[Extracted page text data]
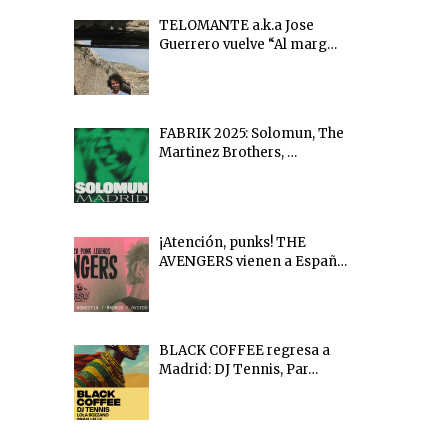
TELOMANTE a.k.a Jose
Guerrero vuelve “Al marg…
FABRIK 2025: Solomun, The
Martinez Brothers, …
¡Atención, punks! THE
AVENGERS vienen a Españ…
BLACK COFFEE regresa a
Madrid: DJ Tennis, Par…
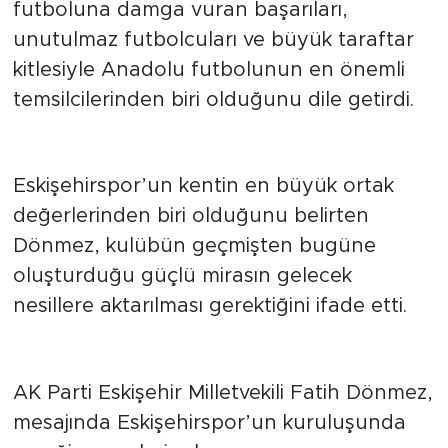
futboluna damga vuran başarıları,
unutulmaz futbolcuları ve büyük taraftar
kitlesiyle Anadolu futbolunun en önemli
temsilcilerinden biri olduğunu dile getirdi.
“Şehrin ortak mirası”
Eskişehirspor’un kentin en büyük ortak
değerlerinden biri olduğunu belirten
Dönmez, kulübün geçmişten bugüne
oluşturduğu güçlü mirasın gelecek
nesillere aktarılması gerektiğini ifade etti.
61. yılını kutladı
AK Parti Eskişehir Milletvekili Fatih Dönmez,
mesajında Eskişehirspor’un kuruluşunda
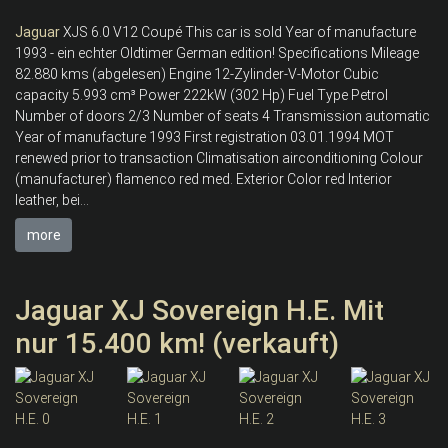
Jaguar
XJS 6.0 V12 Coupé This car is sold Year of manufacture
1993 - ein echter Oldtimer German edition! Specifications Mileage
82.880 kms (abgelesen) Engine 12-Zylinder-V-Motor Cubic
capacity 5.993 cm³ Power 222kW (302 Hp) Fuel Type Petrol
Number of doors 2/3 Number of seats 4 Transmission automatic
Year of manufacture 1993 First registration 03.01.1994 MOT
renewed prior to transaction Climatisation airconditioning Colour
(manufacturer) flamenco red med. Exterior Color red Interior
leather, bei...
more
Jaguar XJ Sovereign H.E. Mit
nur 15.400 km! (verkauft)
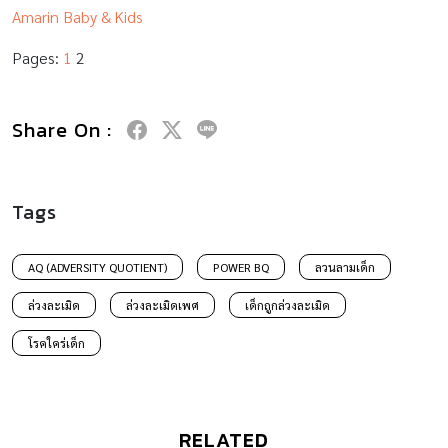
Amarin Baby & Kids
Pages:
1
2
Share On :
Tags
AQ (ADVERSITY QUOTIENT)
POWER BQ
ลวนลามเด็ก
ล่วงละเมิด
ล่วงละเมิดเพศ
เด็กถูกล่วงละเมิด
โรคใคร่เด็ก
RELATED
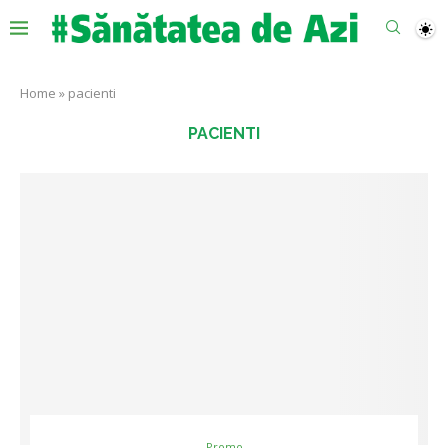
Home
»
pacienti
PACIENTI
Promo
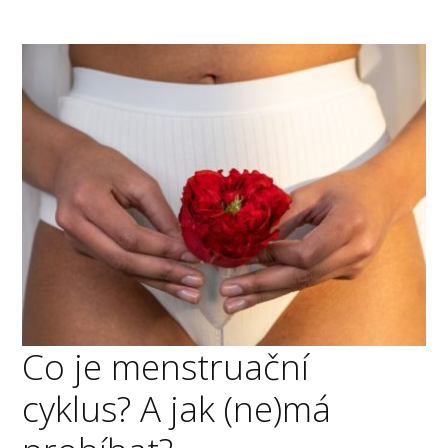
Co je menstruační
cyklus? A jak (ne)má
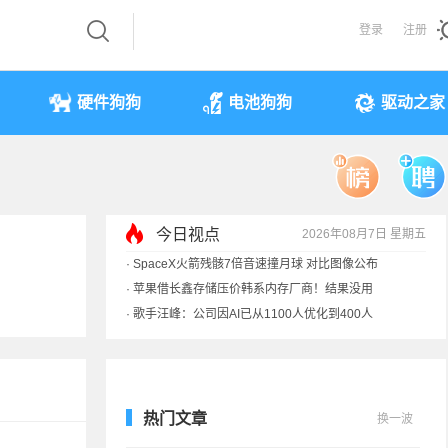
登录
注册
硬件狗狗
电池狗狗
驱动之家
今日视点
2026年08月7日 星期五
·
SpaceX火箭残骸7倍音速撞月球 对比图像公布
·
苹果借长鑫存储压价韩系内存厂商！结果没用
·
歌手汪峰：公司因AI已从1100人优化到400人
·
索尼旗舰电视上市：115寸、149999元
热门文章
换一波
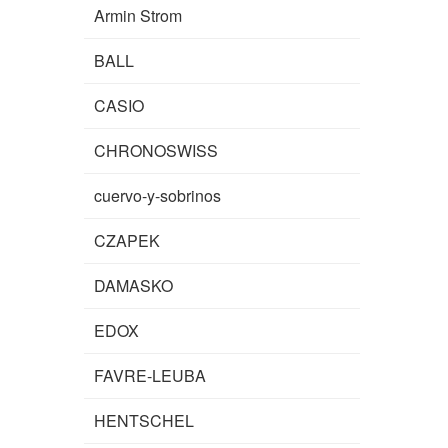
Armin Strom
BALL
CASIO
CHRONOSWISS
cuervo-y-sobrinos
CZAPEK
DAMASKO
EDOX
FAVRE-LEUBA
HENTSCHEL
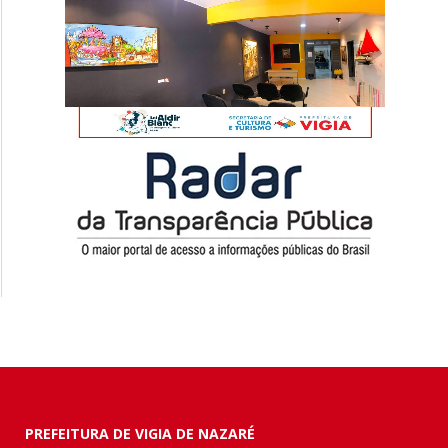
PREFEITURA DE VIGIA DE NAZARÉ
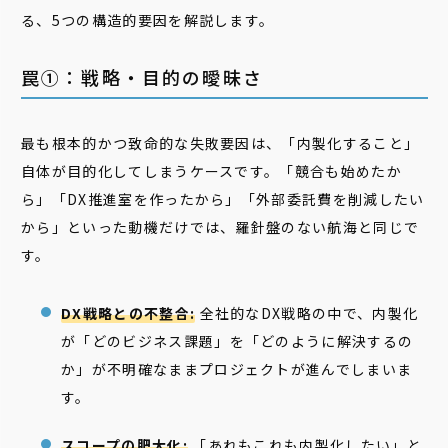
る、5つの構造的要因を解説します。
罠①：戦略・目的の曖昧さ
最も根本的かつ致命的な失敗要因は、「内製化すること」
自体が目的化してしまうケースです。「競合も始めたか
ら」「DX推進室を作ったから」「外部委託費を削減したい
から」といった動機だけでは、羅針盤のない航海と同じで
す。
DX戦略との不整合:
全社的なDX戦略の中で、内製化
が「どのビジネス課題」を「どのように解決するの
か」が不明確なままプロジェクトが進んでしまいま
す。
スコープの肥大化:
「あれもこれも内製化したい」と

*What is expected:*
What's needed is every record restated exactly, pictures excluded.

*Answer box:*
TELOMANTE a.k.a Jose
Guerrero vuelve “Al marg…
FABRIK 2025: Solomun, The
Martinez Brothers, …
¡Atención, punks! THE
AVENGERS vienen a Españ…
BLACK COFFEE regresa a
Madrid: DJ Tennis, Par…
futboluna damga vuran başarıları,
unutulmaz futbolcuları ve büyük taraftar
kitlesiyle Anadolu futbolunun en önemli
temsilcilerinden biri olduğunu dile getirdi.
“Şehrin ortak mirası”
Eskişehirspor’un kentin en büyük ortak
değerlerinden biri olduğunu belirten
Dönmez, kulübün geçmişten bugüne
oluşturduğu güçlü mirasın gelecek
nesillere aktarılması gerektiğini ifade etti.
61. yılını kutladı
AK Parti Eskişehir Milletvekili Fatih Dönmez,
mesajında Eskişehirspor’un kuruluşunda
Jaguar
XJS 6.0 V12 Coupé This car is sold Year of manufacture
1993 - ein echter Oldtimer German edition! Specifications Mileage
82.880 kms (abgelesen) Engine 12-Zylinder-V-Motor Cubic
capacity 5.993 cm³ Power 222kW (302 Hp) Fuel Type Petrol
Number of doors 2/3 Number of seats 4 Transmission automatic
Year of manufacture 1993 First registration 03.01.1994 MOT
renewed prior to transaction Climatisation airconditioning Colour
(manufacturer) flamenco red med. Exterior Color red Interior
leather, bei...
more
Jaguar XJ Sovereign H.E. Mit
nur 15.400 km! (verkauft)
Amarin Baby & Kids
Pages:
1
2
Share On :
Tags
AQ (ADVERSITY QUOTIENT)
POWER BQ
ลวนลามเด็ก
ล่วงละเมิด
ล่วงละเมิดเพศ
เด็กถูกล่วงละเมิด
โรคใคร่เด็ก
RELATED
Home
»
pacienti
PACIENTI
Promo
Co je menstruační
cyklus? A jak (ne)má
登录
注册
硬件狗狗
电池狗狗
驱动之家
今日视点
2026年08月7日 星期五
·
SpaceX火箭残骸7倍音速撞月球 对比图像公布
·
苹果借长鑫存储压价韩系内存厂商！结果没用
·
歌手汪峰：公司因AI已从1100人优化到400人
·
索尼旗舰电视上市：115寸、149999元
热门文章
换一波
Armin Strom
BALL
CASIO
CHRONOSWISS
cuervo-y-sobrinos
CZAPEK
DAMASKO
EDOX
FAVRE-LEUBA
HENTSCHEL
PREFEITURA DE VIGIA DE NAZARÉ
る、5つの構造的要因を解説します。
罠①：戦略・目的の曖昧さ
最も根本的かつ致命的な失敗要因は、「内製化すること」
自体が目的化してしまうケースです。「競合も始めたか
ら」「DX推進室を作ったから」「外部委託費を削減したい
から」といった動機だけでは、羅針盤のない航海と同じで
す。
DX戦略との不整合:
全社的なDX戦略の中で、内製化
が「どのビジネス課題」を「どのように解決するの
か」が不明確なままプロジェクトが進んでしまいま
す。
スコープの肥大化:
「あれもこれも内製化したい」と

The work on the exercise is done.